The benefit of a restrictive covenant that touches and concerns land belonging to the covenantee may run in equity in one of three ways: by an unbroken chain of equitable assignments, by express or statutory annexation, or through local law in the form of a building or development scheme.
Doberman v Watson [2017] PLSCS 185 concerned covenants that restricted the density of development on land that appeared to have been part of an estate, which had been sold off over time. The owners of the servient land wanted to construct at least one further dwelling on their land and applied for a declaration pursuant to section 84(2) of the Law of Property Act 1925 that the restriction no longer affected their property.
There was no evidence that any express assignment had taken place. So the question was: had the benefit of the covenant been annexed to the land that benefitted from it or was there a building scheme? The court answered both questions in the negative and ruled that the restriction was not enforceable.
The benefit of a covenant made on or after 1 January 1926 may be statutorily annexed to land by section 78 of the 1925 Act: see Federated Homes Ltd v Mill Lodge Properties Ltd (1979) 254 EG 39. However, where land forms part of an estate that is not comprised within a building or development scheme, the benefit of the covenants will not be annexed to estate land that has already been sold.

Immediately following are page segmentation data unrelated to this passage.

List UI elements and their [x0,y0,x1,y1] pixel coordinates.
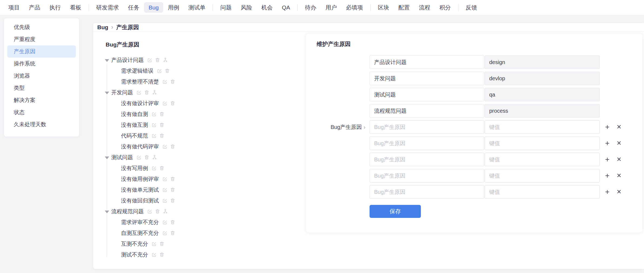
edit-icon[interactable] [147,57,152,63]
edit-icon[interactable] [162,230,167,236]
edit-icon[interactable] [151,111,157,117]
sidebar-item-解决方案[interactable]: 解决方案 [7,94,76,106]
cause-key-input[interactable] [485,136,600,150]
nav-item-区块[interactable]: 区块 [373,2,394,13]
plus-icon[interactable]: + [605,123,609,131]
trash-icon[interactable] [170,144,175,149]
trash-icon[interactable] [170,198,175,203]
edit-icon[interactable] [151,165,157,171]
cause-key-input[interactable] [485,185,600,199]
close-icon[interactable]: ✕ [616,173,621,179]
trash-icon[interactable] [159,122,165,128]
edit-icon[interactable] [151,252,157,257]
edit-icon[interactable] [162,219,167,225]
trash-icon[interactable] [159,111,165,117]
trash-icon[interactable] [170,176,175,182]
nav-item-QA[interactable]: QA [277,2,294,13]
edit-icon[interactable] [147,209,152,214]
sidebar-item-浏览器[interactable]: 浏览器 [7,70,76,82]
cause-name-input[interactable] [370,153,484,166]
cause-key-input[interactable] [485,120,600,134]
trash-icon[interactable] [170,219,175,225]
cause-name-input[interactable] [370,72,484,85]
breadcrumb-module[interactable]: Bug [97,24,108,31]
nav-item-流程[interactable]: 流程 [414,2,435,13]
nav-item-反馈[interactable]: 反馈 [461,2,482,13]
trash-icon[interactable] [170,101,175,106]
nav-item-项目[interactable]: 项目 [4,2,24,13]
nav-item-必填项[interactable]: 必填项 [341,2,368,13]
edit-icon[interactable] [162,101,167,106]
edit-icon[interactable] [162,187,167,192]
nav-item-产品[interactable]: 产品 [24,2,45,13]
caret-down-icon[interactable] [105,92,109,94]
branch-icon[interactable] [152,90,157,95]
caret-down-icon[interactable] [105,59,109,62]
nav-item-测试单[interactable]: 测试单 [184,2,210,13]
cause-name-input[interactable] [370,120,484,134]
trash-icon[interactable] [144,90,149,95]
edit-icon[interactable] [162,176,167,182]
trash-icon[interactable] [159,252,165,257]
sidebar-item-产生原因[interactable]: 产生原因 [7,45,76,58]
edit-icon[interactable] [162,198,167,203]
edit-icon[interactable] [151,241,157,247]
nav-item-待办[interactable]: 待办 [300,2,321,13]
edit-icon[interactable] [162,79,167,84]
nav-item-任务[interactable]: 任务 [123,2,144,13]
trash-icon[interactable] [155,57,160,63]
close-icon[interactable]: ✕ [616,189,621,195]
nav-item-Bug[interactable]: Bug [144,2,163,13]
edit-icon[interactable] [151,122,157,128]
nav-item-积分[interactable]: 积分 [435,2,455,13]
plus-icon[interactable]: + [605,156,609,163]
cause-name-input[interactable] [370,104,484,118]
nav-item-研发需求[interactable]: 研发需求 [92,2,123,13]
sidebar-item-操作系统[interactable]: 操作系统 [7,58,76,70]
sidebar-item-状态[interactable]: 状态 [7,106,76,118]
trash-icon[interactable] [170,187,175,192]
caret-down-icon[interactable] [105,211,109,213]
edit-icon[interactable] [136,90,142,95]
caret-down-icon[interactable] [105,157,109,159]
plus-icon[interactable]: + [605,188,609,196]
cause-key-input[interactable] [485,153,600,166]
trash-icon[interactable] [144,155,149,160]
nav-item-执行[interactable]: 执行 [45,2,65,13]
sidebar-item-严重程度[interactable]: 严重程度 [7,33,76,45]
save-button[interactable]: 保存 [370,205,421,218]
trash-icon[interactable] [170,230,175,236]
trash-icon[interactable] [155,209,160,214]
trash-icon[interactable] [159,241,165,247]
edit-icon[interactable] [136,155,142,160]
nav-item-风险[interactable]: 风险 [236,2,257,13]
nav-item-用户[interactable]: 用户 [321,2,341,13]
plus-icon[interactable]: + [605,172,609,179]
cause-name-input[interactable] [370,136,484,150]
plus-icon[interactable]: + [605,139,609,147]
edit-icon[interactable] [151,133,157,138]
branch-icon[interactable] [152,155,157,160]
close-icon[interactable]: ✕ [616,124,621,130]
cause-name-input[interactable] [370,185,484,199]
cause-key-input[interactable] [485,169,600,182]
sidebar-item-类型[interactable]: 类型 [7,82,76,94]
cause-name-input[interactable] [370,55,484,69]
sidebar-item-久未处理天数[interactable]: 久未处理天数 [7,118,76,131]
branch-icon[interactable] [163,57,168,63]
edit-icon[interactable] [157,68,162,74]
edit-icon[interactable] [162,144,167,149]
nav-item-用例[interactable]: 用例 [163,2,184,13]
trash-icon[interactable] [159,165,165,171]
nav-item-配置[interactable]: 配置 [394,2,414,13]
trash-icon[interactable] [159,133,165,138]
close-icon[interactable]: ✕ [616,157,621,162]
cause-name-input[interactable] [370,88,484,101]
close-icon[interactable]: ✕ [616,140,621,146]
nav-item-问题[interactable]: 问题 [216,2,236,13]
branch-icon[interactable] [163,209,168,214]
trash-icon[interactable] [165,68,170,74]
trash-icon[interactable] [170,79,175,84]
nav-item-看板[interactable]: 看板 [65,2,86,13]
cause-name-input[interactable] [370,169,484,182]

This means that the first purchaser of land on an estate will be liable to all the subsequent purchasers, but will be unable to enforce their covenants against them because the benefit of their covenants will be annexed only to land that remained unsold. And the last purchaser will be entitled to enforce the restrictive covenants given by all the previous plot purchasers, but will not be liable to any one because there is no land left to which the benefit of his covenants can be annexed.
In the present case, the servient owner’s predecessor in title had been the penultimate purchaser. Furthermore, Crest Nicholson Residential (South) Ltd v McAllister [2004] 2 EGLR 79 confirmed that land benefited by covenants must be identifiable from a description, plan or other reference in the document itself, or from other admissible evidence. That requirement had not been satisfied here. So there had been no annexation.
Restrictive covenants are mutually enforceable by all parties within a scheme of development, regardless of when the plots were sold. However, several conditions must be satisfied in order to create such a scheme. In particular, there must be a defined area within which the scheme operates. A purchaser of one parcel cannot be subject to obligations to purchasers of an undefined and unknown area. He must know the extent of his benefit and burden: Birdlip Ltd v Hunter [2016] EWCA Civ 603; [2016] PLSCS 187.
In the present case, there was no plan that covered the whole scheme. The original conveyance had stated that the covenant was to benefit and protect the vendor’s building estate but there was nothing to indicate the extent of that estate, such that there could be said to be a building scheme.